You are viewing a plain text version of this content. The canonical link for it is here.
Posted to user@beam.apache.org by Steve Niemitz <sn...@apache.org> on 2022/09/12 19:38:07 UTC

AvroIO.to(DynamicAvroDestinations) deprecated?

We're trying to do some semi-advanced custom logic (custom writers and
schemas per destination) with AvroIO, and want to use
DynamicAvroDestinations to accomplish this.

However, AvroIO.to(DynamicAvroDestinations) is deprecated, but there
doesn't seem to be any other way to accomplish what we want here.
AvroIO.sink is much less sophisticated than the non-sink options, missing
much of the configurability that the non-sink version has.  For example,
there's no way to project from the UserT -> OutputT with the sink version,
only from UserT -> GenericRecord, which isn't what we want.

It seems like most things would be trivial to fix or add on the AvroIO.sink
implementation, is that the intended way that people would be consuming
AvroIO?  I'm a little confused with FileIO.write/writeDynamic vs WriteFiles
vs AvroIO.write, some seem deprecated, and some seem
not-deprecated-but-not-recommended.  To add to the confusion AvroIO.write
uses WriteFiles, but the documentation for the deprecated
AvroIO.to(DynamicAvroDestinations) points to FileIO.write.  Which is the
"right" one to use?

Re: AvroIO.to(DynamicAvroDestinations) deprecated?

Posted by John Casey via user <us...@beam.apache.org>.
That would be great, thanks!

On Tue, Sep 13, 2022 at 3:00 PM Steve Niemitz <sn...@apache.org> wrote:

> Ah this is super useful context, thank you!  I can submit a couple PRs to
> get AvroIO.sink up to parity if that's the way forward.
>
> On Tue, Sep 13, 2022 at 2:53 PM John Casey via user <us...@beam.apache.org>
> wrote:
>
>> Hi Steve,
>>
>> I've asked around, and it looks like this confusing state is due to a
>> migration that isn't complete (and likely won't be until Beam 3.0).
>>
>> Here is the doc that explains some of the history:
>> https://docs.google.com/document/d/1zcF4ZGtq8pxzLZxgD_JMWAouSszIf9LnFANWHKBsZlg/edit
>> And a PR that implements some of the changes:
>> https://github.com/apache/beam/pull/3817
>>
>> Based on this, AvroIO.sink is what we recommend.
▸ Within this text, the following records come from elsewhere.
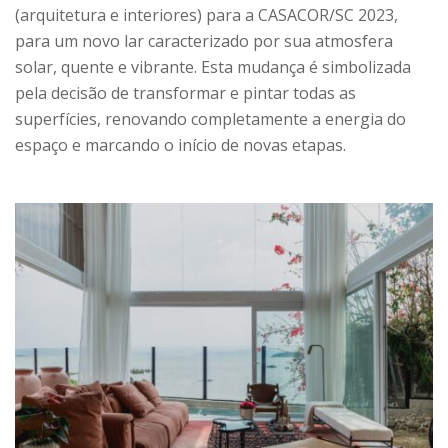
(arquitetura e interiores) para a CASACOR/SC 2023,
para um novo lar caracterizado por sua atmosfera
solar, quente e vibrante. Esta mudança é simbolizada
pela decisão de transformar e pintar todas as
superfícies, renovando completamente a energia do
espaço e marcando o início de novas etapas.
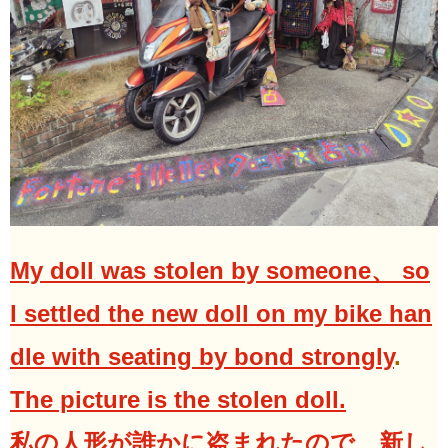
My doll was stolen by someone、 so
I settled the new doll on my bike han
dle with seating by bond strongly
.
The picture is the stolen doll.
私の人形が誰かに盗まれたので、新し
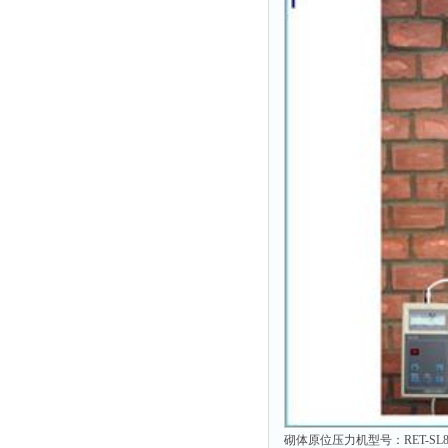
砌体原位压力机型号：RET-SL8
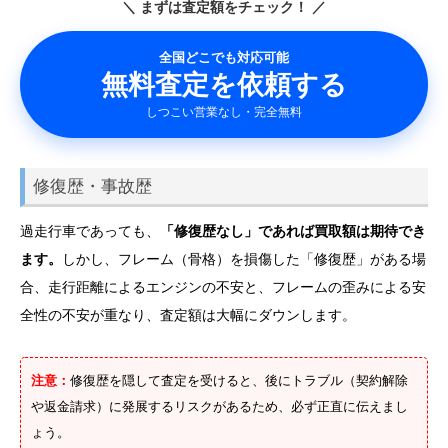
＼ まずは査定額をチェック！ ／
全国どこでも対応可能
無料査定を依頼する
しつこい営業なし・完全無料
修復歴・事故歴
過走行車であっても、
「修復歴なし」であれば買取額は期待でき
ます。
しかし、フレーム（骨格）を損傷した「修復歴」がある場
合、走行距離によるエンジンの不安と、フレームの歪みによる安
全性の不安が重なり、査定額は大幅にダウンします。
注意：
修復歴を隠して査定を受けると、後にトラブル（契約解除
や返金請求）に発展するリスクがあるため、必ず正直に伝えまし
ょう。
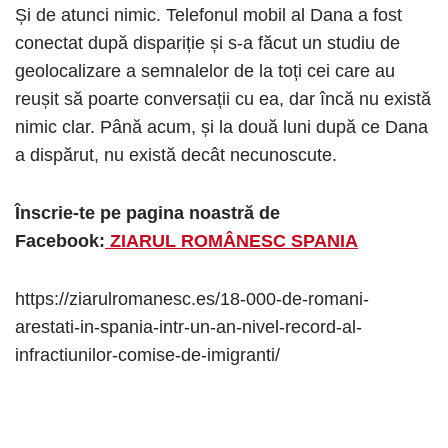
Și de atunci nimic. Telefonul mobil al Dana a fost
conectat după dispariție și s-a făcut un studiu de
geolocalizare a semnalelor de la toți cei care au
reușit să poarte conversații cu ea, dar încă nu există
nimic clar. Până acum, și la două luni după ce Dana
a dispărut, nu există decât necunoscute.
Înscrie-te pe pagina noastră de
Facebook:
ZIARUL ROMÂNESC SPANIA
https://ziarulromanesc.es/18-000-de-romani-
arestati-in-spania-intr-un-an-nivel-record-al-
infractiunilor-comise-de-imigranti/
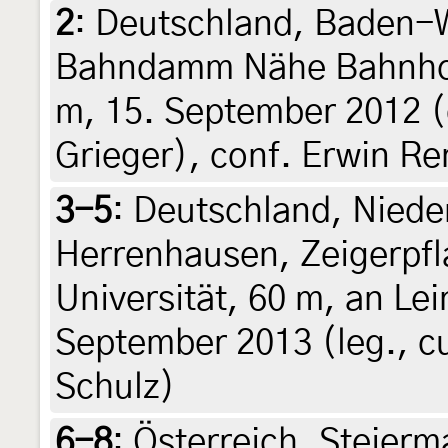
2
:
Deutschland, Baden-
Bahndamm Nähe Bahnhof
m, 15. September 2012 (d
Grieger), conf. Erwin R
3-5
:
Deutschland, Niede
Herrenhausen, Zeigerpfl
Universität, 60 m, an Lei
September 2013 (leg., cul
Schulz)
6-8
:
Österreich, Steierm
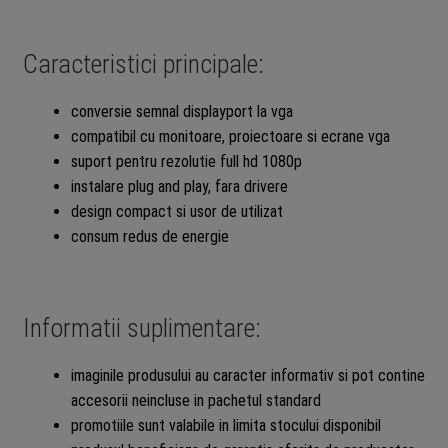
Caracteristici principale:
conversie semnal displayport la vga
compatibil cu monitoare, proiectoare si ecrane vga
suport pentru rezolutie full hd 1080p
instalare plug and play, fara drivere
design compact si usor de utilizat
consum redus de energie
Informatii suplimentare:
imaginile produsului au caracter informativ si pot contine
accesorii neincluse in pachetul standard
promotiile sunt valabile in limita stocului disponibil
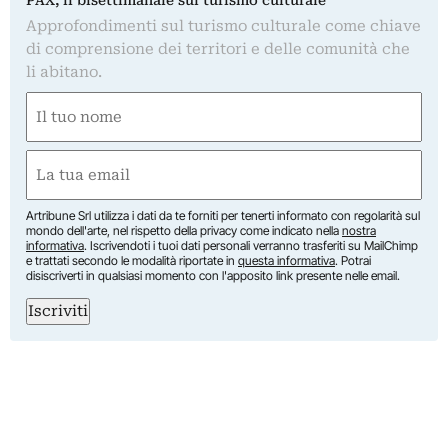
Approfondimenti sul turismo culturale come chiave
di comprensione dei territori e delle comunità che
li abitano.
Nome
(Obbligatorio)
Nome
Email
(Obbligatorio)
Artribune Srl utilizza i dati da te forniti per tenerti informato con regolarità sul
mondo dell'arte, nel rispetto della privacy come indicato nella
nostra
informativa
. Iscrivendoti i tuoi dati personali verranno trasferiti su MailChimp
e trattati secondo le modalità riportate in
questa informativa
. Potrai
disiscriverti in qualsiasi momento con l'apposito link presente nelle email.
Iscriviti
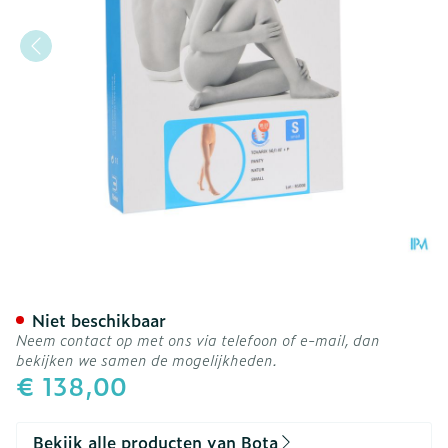
Bota Tovarix 50/i Kous At 
Niet beschikbaar
Neem contact op met ons via telefoon of e-mail, dan
bekijken we samen de mogelijkheden.
€ 138,00
Bekijk alle producten van Bota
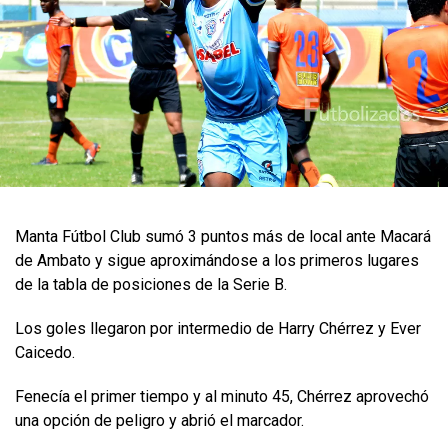
Manta Fútbol Club sumó 3 puntos más de local ante Macará
de Ambato y sigue aproximándose a los primeros lugares
de la tabla de posiciones de la Serie B.
Los goles llegaron por intermedio de Harry Chérrez y Ever
Caicedo.
Fenecía el primer tiempo y al minuto 45, Chérrez aprovechó
una opción de peligro y abrió el marcador.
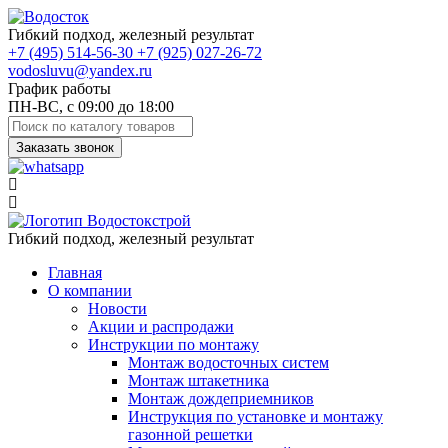
Гибкий подход, железный результат
+7
(495)
514-56-30
+7
(925)
027-26-72
vodosluvu@yandex.ru
График работы
ПН-ВС, с 09:00 до 18:00
Заказать звонок
Гибкий подход, железный результат
Главная
О компании
Новости
Акции и распродажи
Инструкции по монтажу
Монтаж водосточных систем
Монтаж штакетника
Монтаж дождеприемников
Инструкция по установке и монтажу
газонной решетки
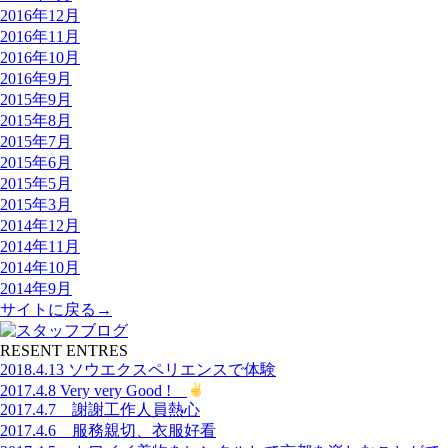
2016年12月
2016年11月
2016年10月
2016年9月
2015年9月
2015年8月
2015年7月
2015年6月
2015年5月
2015年3月
2014年12月
2014年11月
2014年10月
2014年9月
サイトに戻る→
RESENT ENTRES
2018.4.13 ソウエクスペリエンスで体験
2017.4.8 Very very Good !
2017.4.7 謝謝工作人員熱心
2017.4.6 服務親切、衣服好看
Please feel free to
>> raise issues on Github to account for features you're missing. In addition,
>> if you think they are straightforward changes, I'd be happy to discuss
>> designs, or look at proposed changes to make these features available.
>>
>> I hope this helps,
>> John
>>
>> On Mon, Sep 12, 2022 at 3:38 PM Steve Niemitz <sn...@apache.org>
>> wrote:
>>
>>> We're trying to do some semi-advanced custom logic (custom writers and
>>> schemas per destination) with AvroIO, and want to use
>>> DynamicAvroDestinations to accomplish this.
>>>
>>> However, AvroIO.to(DynamicAvroDestinations) is deprecated, but there
>>> doesn't seem to be any other way to accomplish what we want here.
>>> AvroIO.sink is much less sophisticated than the non-sink options, missing
>>> much of the configurability that the non-sink version has.  For example,
>>> there's no way to project from the UserT -> OutputT with the sink version,
>>> only from UserT -> GenericRecord, which isn't what we want.
>>>
>>> It seems like most things would be trivial to fix or add on the
>>> AvroIO.sink implementation, is that the intended way that people would be
>>> consuming AvroIO?  I'm a little confused with FileIO.write/writeDynamic vs
>>> WriteFiles vs AvroIO.write, some seem deprecated, and some seem
>>> not-deprecated-but-not-recommended.  To add to the confusion AvroIO.write
>>> uses WriteFiles, but the documentation for the deprecated
>>> AvroIO.to(DynamicAvroDestinations) points to FileIO.write.  Which is the
>>> "right" one to use?
>>>
>>

Re: AvroIO.to(DynamicAvroDestinations) deprecated?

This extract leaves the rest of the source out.